Software Code Quality Of Apache Analyzed
fruey writes "Following Reasoning's February analysis of the Linux TCP/IP stack (putting it ahead of many commercial implementations for it's low error density), they recently pitted Apache 2.1 source code against commercial web server offerings, although they don't say which. Apparently, Apache is close, but no cigar..."
The difference is that now that someone has found 31 errors in the open source Apache software, they will be fixed fairly quickly whereas closed source software will have to have the company do a cost-benefit analysis, put together a team to do the fixes, probably charge to put out patches or minor upgrades (assuming the product is Microsoft's IIS ;b)...

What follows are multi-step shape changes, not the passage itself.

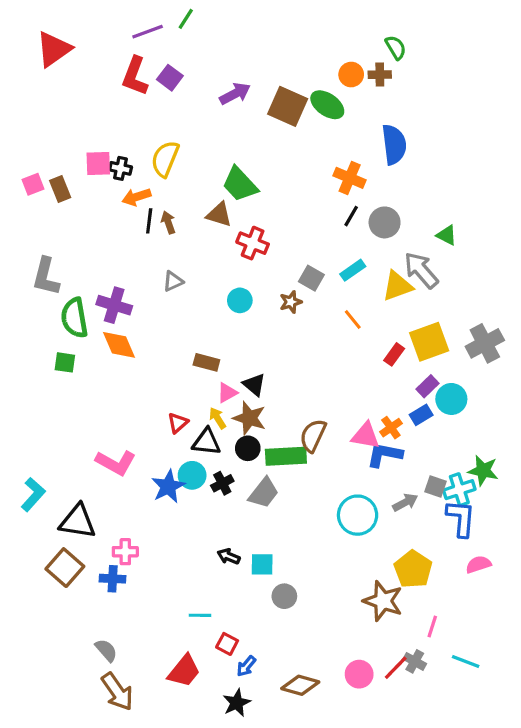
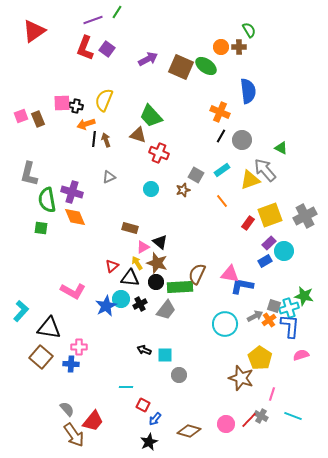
orange cross: (391, 428) -> (269, 320), moved
red trapezoid: (184, 671) -> (93, 421), moved

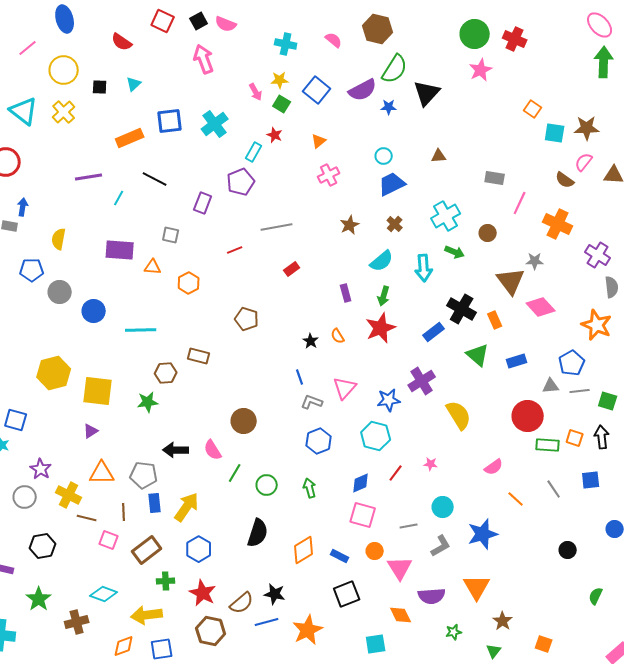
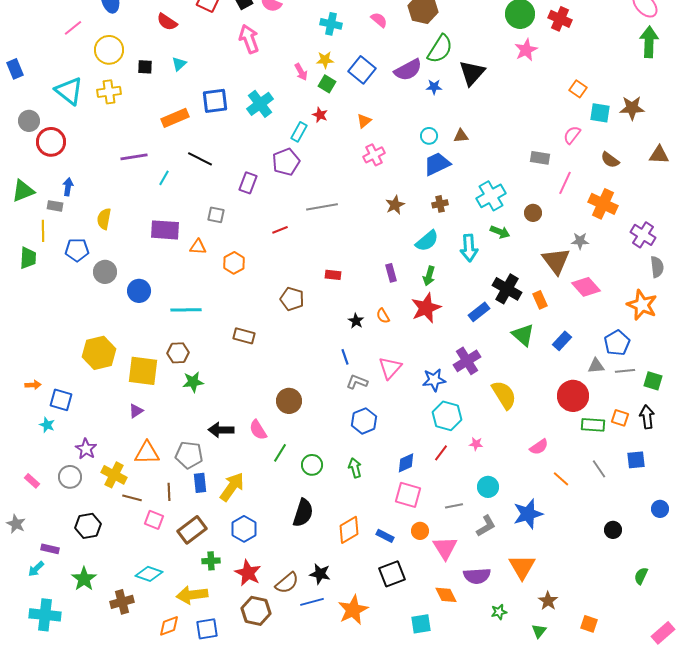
yellow cross: (64, 112) -> (109, 92), turned 35
brown triangle: (439, 156) -> (461, 136), moved
pink semicircle: (584, 162) -> (572, 135), moved
brown cross: (395, 224) -> (440, 204), turned 35
red rectangle: (292, 269) -> (333, 275), moved, turned 42
blue rectangle: (517, 361) -> (562, 341), turned -30
brown hexagon: (166, 373) -> (178, 353), moved
cyan hexagon: (376, 436) -> (447, 416), moved

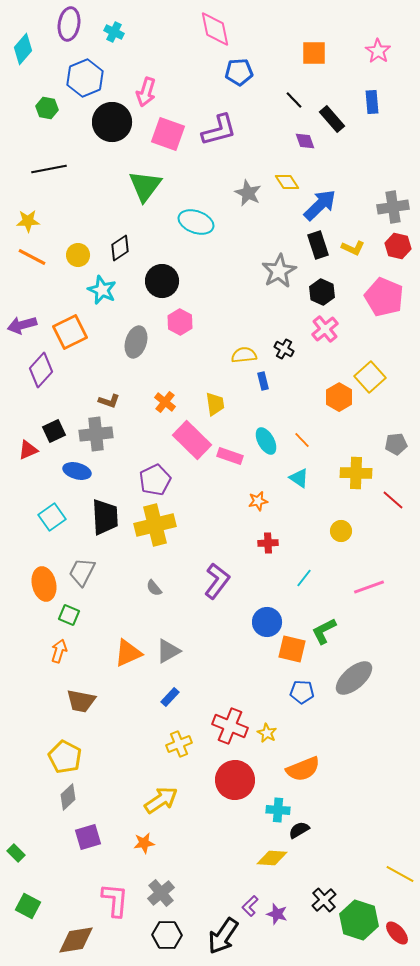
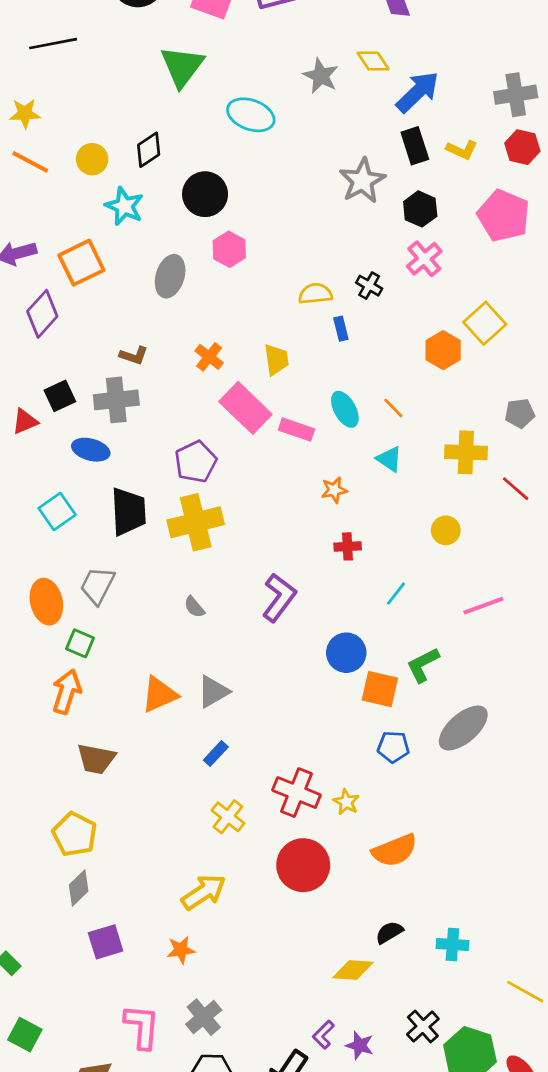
orange arrow: (59, 651) -> (67, 692), size x1.4
yellow cross: (179, 744) -> (228, 817), turned -30
cyan cross: (278, 810) -> (452, 945), moved

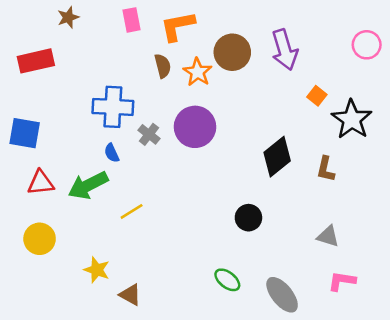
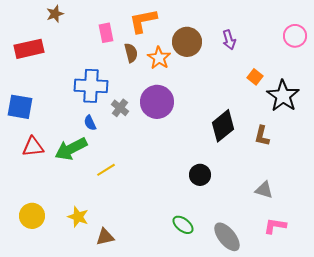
pink rectangle: (132, 20) -> (106, 33), moved
purple arrow: (285, 50) -> (229, 40), size x0.6
yellow circle: (40, 239) -> (32, 216), moved
brown triangle: (130, 295) -> (105, 237), turned -42

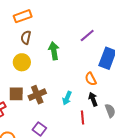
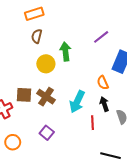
yellow circle: (22, 62) -> (46, 64), moved
brown cross: (37, 95) -> (46, 97), turned -36
cyan arrow: (67, 98) -> (77, 102), size x1.5

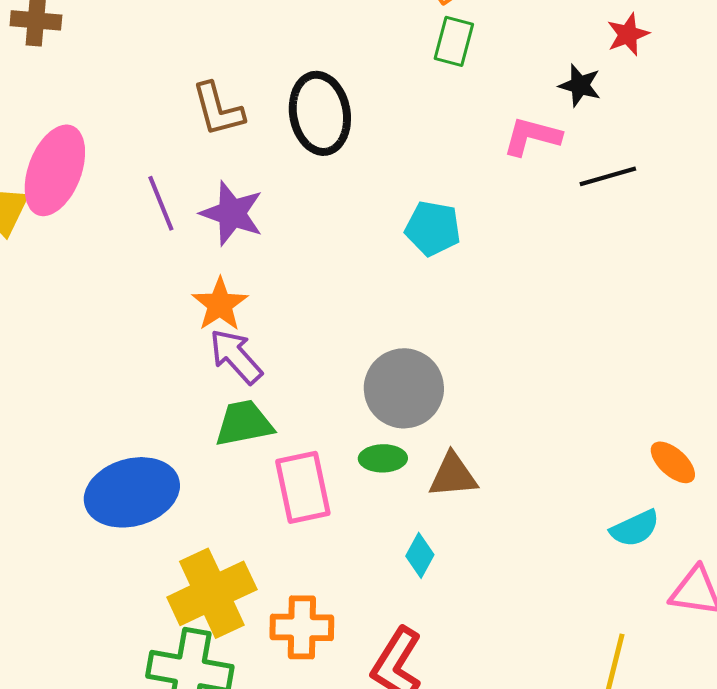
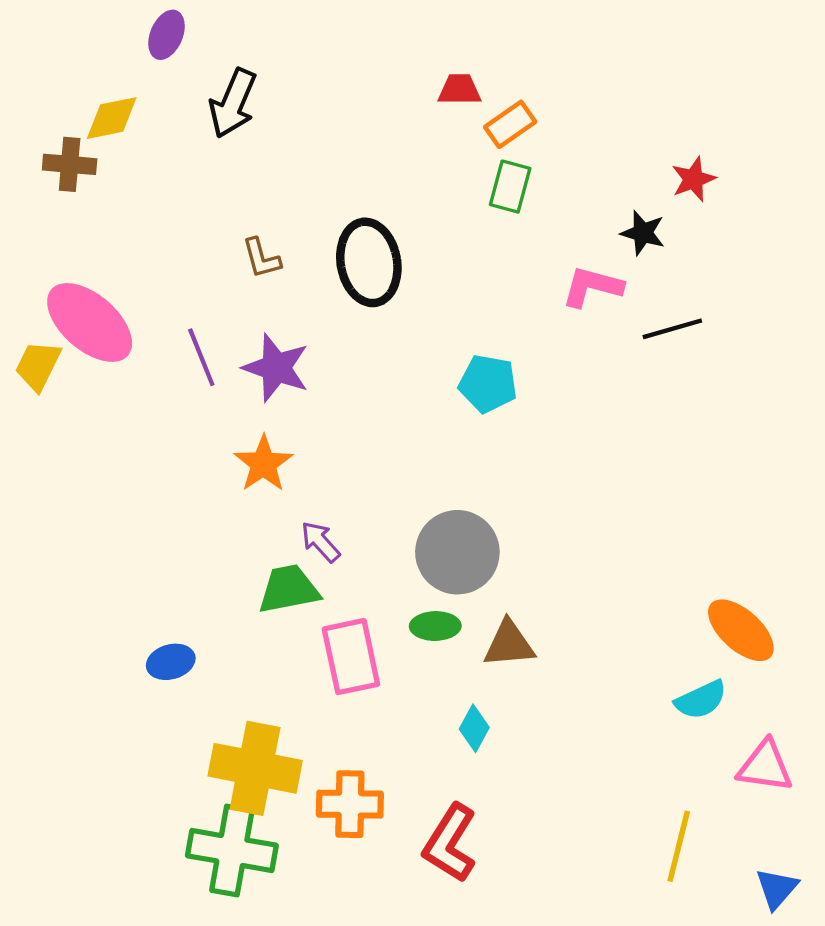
brown L-shape: (218, 109) -> (261, 258), size x0.7
pink ellipse: (55, 170) -> (90, 322), turned -70
purple arrow: (236, 356) -> (320, 542), moved, size x0.7
orange ellipse: (673, 462) -> (741, 630), size x1.4
blue ellipse: (132, 492) -> (171, 662), size x0.5
yellow cross: (212, 593) -> (255, 768), turned 36

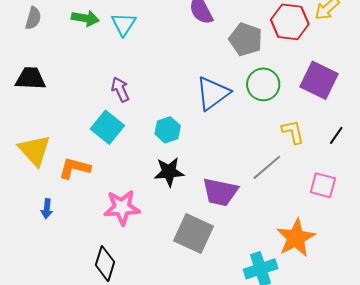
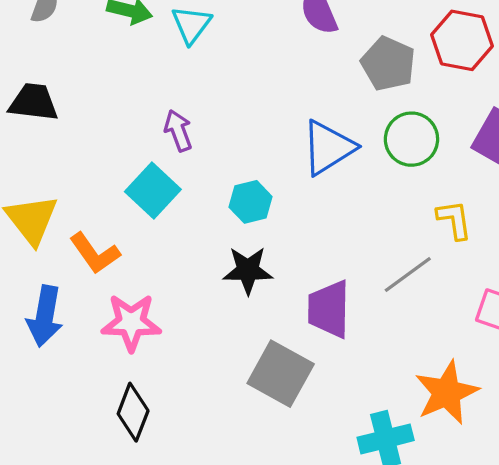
orange L-shape: (75, 168) -> (95, 253), turned -144
purple trapezoid: (220, 192) -> (329, 309), turned 75
pink star: (122, 208) -> (131, 322), moved
blue arrow: (47, 209) -> (45, 316), size x1.8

Only two things are infinite, the universe, and human stupidity,
and I'm not sure about the former.
Umm, Apache 2.1 hasn't been released yet. Current latest stable is 2.0.46.
I can only assume that they're looking through the current DEVELOPMENT codebase -- finding a higher ``defect density'' in such a development codebase compared with commercial offerings is not exactly unexpected.
They're also some automated code inspection product; the press release doesn't go into details as to the severity of the defects found or the testing methodology.
It'll be necessary to read through the full report before drawing any sound conclusions.
Prette lame when we are talking server software where apache has the lead. (apache 63% vs IIS 25% netcraft.com)
/Esben
"Nobody really checks their email any more. They just delete their spam"
FYI
5100 != 58,944
58,944 is the number from the article.
Great Linux Site
NULL Pointer Dereference (Expression dereferences a NULL pointer) 29 instances
Uninitialized Variable (Variable is not initialized prior to use) 2 instances
They also list the files and code snippets where the errors were found.
In addition, the comparison is made against an industry average of commercial code they have tested this way, NOT against other webservers.
Money for nothing, pix for free
Some things I found interesting:
One of the explanations (given by Reasoning) for a NULL pointer dereference is "can occur in low memory conditions," which I think means the original allocator did not check for malloc failure.
So you can get a sense of what a defect looks like, here is #21. The orignal uses bold and fonts improve readability, but I don't know how to reproduce that in slashcode:
DEFECT CLASS: Null Pointer Dereference
DEFECT ID 21
LOCATION: httpd-2.1/srclib/apr/misc/unix/otherchild.c : 137
DESCRIPTION The local pointer variable cur, declared on line 126, and assigned on line 128, may
be NULL where it is dereferenced on line 137.
PRECONDITIONS The conditional expression (cur) on line 129 evaluates to false.
One of the explanations (given by Reasoning) for a NULL pointer dereference is "can occur in low memory conditions," which I think means the original allocator did not check for malloc failure.
appache got its own malloc() that kills the child (and closes connection) if it fails to allocate enough bytes.
Metric Report
They make you fill out a form that asks for your email and then do an opt out checkbox at the bottom of the form (you have to check it to NOT get spam from them). The site's a bit slashdotted right now though.
For instance, the first bug is
Each bug report is followed by the snippet of source code containing the defect.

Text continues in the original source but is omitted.